The Evolution of Intelligence: Why AI Alone Won’t Save Your Workforce

The Evolution of Intelligence: Why AI Alone Won’t Save Your Workforce

25 Jun 2026 | By phuel

Walk into any boardroom in 2026 and you’ll hear a version of the same conversation. Someone is talking about AI. Someone else is nodding. Budgets are being approved. Tools are being rolled out. And somewhere, quietly, a senior leader is wondering why the productivity miracle they were promised hasn’t quite shown up.

BCG research shows only 5% of companies are achieving AI value at scale and 60% report minimal ROI. That’s a lot of investment for a lot of underwhelming results.

The gap isn’t technological. It’s human.

Will AI replace human workers, or change what they do?

When generative AI hit the mainstream, the loudest narrative was about substitution. AI will replace lawyers, marketers, analysts, designers. We were told to brace for impact.

What actually happened is more interesting. An INSEAD study published last year found that roles using generative AI require 36.7% higher cognitive skills, not fewer. The bar moved up, not down. As routine work gets automated, what remains is the harder stuff: judgement, creative problem framing, ethical reasoning and the ability to know when the machine is wrong.

The World Economic Forum projects nearly 40% of core skills will change by 2030. McKinsey forecasts demand for social and emotional skills will grow 26% over the same period. Empathy, communication and the capacity to lead through ambiguity are becoming more valuable, not less.

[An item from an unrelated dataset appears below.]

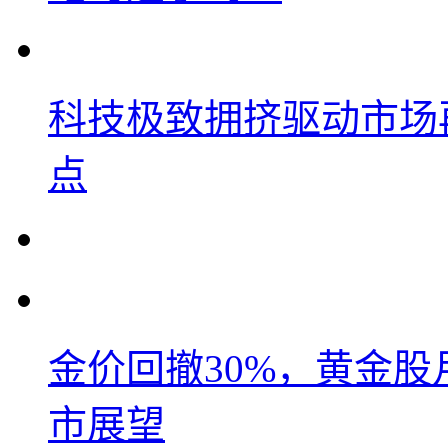
科技极致拥挤驱动市场
点
金价回撤30%，黄金股
市展望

The future of work is about how thoughtfully we combine three distinct capabilities.

What are the three intelligences organisations need to develop?

At Phuel, we’ve started talking about this as the evolution of intelligence. Not artificial intelligence on its own, but three interdependent capabilities that organisations need to develop together.

Human Intelligence (HI) is the cognitive depth that lets your people direct, validate and meaningfully use AI outputs. Analytical thinking. Creativity. Ethical judgement. The World Economic Forum puts these at the top of the skills outlook for 2030, and for good reason. If your people can’t think critically, they can’t tell when AI is hallucinating, when a recommendation is biased or when the ‘efficient’ answer is the wrong one.

Emotional Intelligence (EI) is the bridge between human capability and AI effectiveness. When teams work alongside AI, the differentiator isn’t who has the best tools. It’s who can build trust, navigate uncertainty, communicate with influence and lead through change. These aren’t soft skills. They’re the capabilities that determine whether AI adoption succeeds or stalls. A technically capable team that can’t navigate ambiguity or hold difficult conversations won’t extract value from any tool. EI is the bridge between what AI can do and what your organisation actually delivers.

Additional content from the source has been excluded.